The Company has contracts with Globalstar LP (Globalstar) to design, develop and manufacture subscriber products and ground communications equipment. On January 16, 2001, Globalstar announced that, in order to have sufficient funds available for the continued progress of its marketing and service activities, it has suspended indefinitely principal and interest payments on all of its debt, including its vendor financing obligations. As a result, Globalstar did not make an approximate $22 million payment for principal and interest due to QUALCOMM on January 15, 2001. Globalstar also announced the retention of a financial adviser to assist in developing future initiatives, including
restructuring Globalstar's debt, identifying funding opportunities and pursuing other strategic alternatives. As a result of these recent developments, QUALCOMM has assessed the recoverability of all assets and considered probable exposures related to the Globalstar business.

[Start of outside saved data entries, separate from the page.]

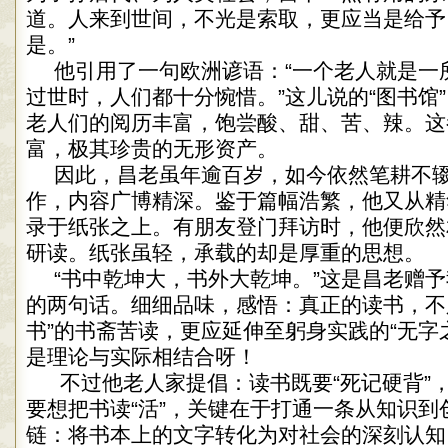
道。人来到世间，不光是索取，更应当是给予
是。”
他引用了一句欧洲谚语：“一个老人就是一
过世时，人们都十分惋惜。”这儿说的“图书馆
老人们的阅历丰富，饱尝酸、甜、苦、辣。这
富，极其珍贵的无形资产。
因此，昌老虽年逾百岁，如今依然笔耕不
作，内容广博精深。鉴于篇幅浩繁，他又从精
录于纸张之上。有朋友登门拜访时，他便欣然
研读。纸张虽轻，承载的却是厚重的思想。
“书中乾坤大，书外大乾坤。”这是昌老赠
的两句话。细细品味，感悟：真正的读书，不
书”的书斋苦读，更应延伸至躬身实践的“无字
是理论与实际相结合呀！
不过他老人家提倡：读书既要“死记硬背”，
要想把书读“活”，关键在于打通一条从知识到
链：将书本上的文字转化为对社会的深刻认知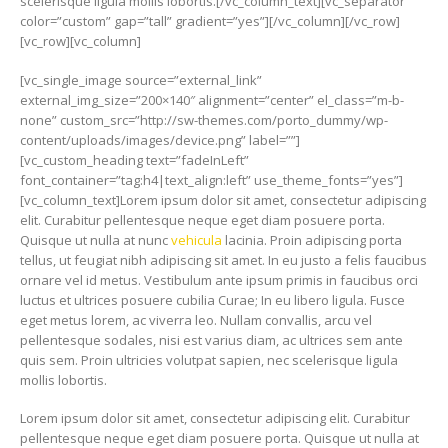
scelerisque ligula mollis lobortis.[/vc_column_text][vc_separator
color=”custom” gap=”tall” gradient=”yes”][/vc_column][/vc_row]
[vc_row][vc_column]
[vc_single_image source=”external_link”
external_img_size=”200×140″ alignment=”center” el_class=”m-b-
none” custom_src=”http://sw-themes.com/porto_dummy/wp-
content/uploads/images/device.png” label=””]
[vc_custom_heading text=”fadeInLeft”
font_container=”tag:h4|text_align:left” use_theme_fonts=”yes”]
[vc_column_text]Lorem ipsum dolor sit amet, consectetur adipiscing
elit. Curabitur pellentesque neque eget diam posuere porta.
Quisque ut nulla at nunc
vehicula
lacinia. Proin adipiscing porta
tellus, ut feugiat nibh adipiscing sit amet. In eu justo a felis faucibus
ornare vel id metus. Vestibulum ante ipsum primis in faucibus orci
luctus et ultrices posuere cubilia Curae; In eu libero ligula. Fusce
eget metus lorem, ac viverra leo. Nullam convallis, arcu vel
pellentesque sodales, nisi est varius diam, ac ultrices sem ante
quis sem. Proin ultricies volutpat sapien, nec scelerisque ligula
mollis lobortis.
Lorem ipsum dolor sit amet, consectetur adipiscing elit. Curabitur
pellentesque neque eget diam posuere porta. Quisque ut nulla at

The Company has recorded charges of $48 million in cost of revenues, $481 million in asset impairment and related charges, $10 million in investment expense and $57 million in other non-operating charges related primarily to the impairment of certain assets. At December 31, 2000, the Company has approximately $56 million in net assets remaining, primarily consisting of certain finance receivables, accounts receivable, inventory and fixed assets related to the Globalstar business. The Company also decided to not recognize revenue on business with Globalstar before cash is received starting in the first quarter of fiscal 2001 until the collectibility of receivables can be reasonably assured. The Company expects its Globalstar-related revenues to be significantly lower for the balance of fiscal 2001 than the comparable periods of the prior year despite on-going sales of equipment and services to support both continued operations and the addition of high-speed data capability.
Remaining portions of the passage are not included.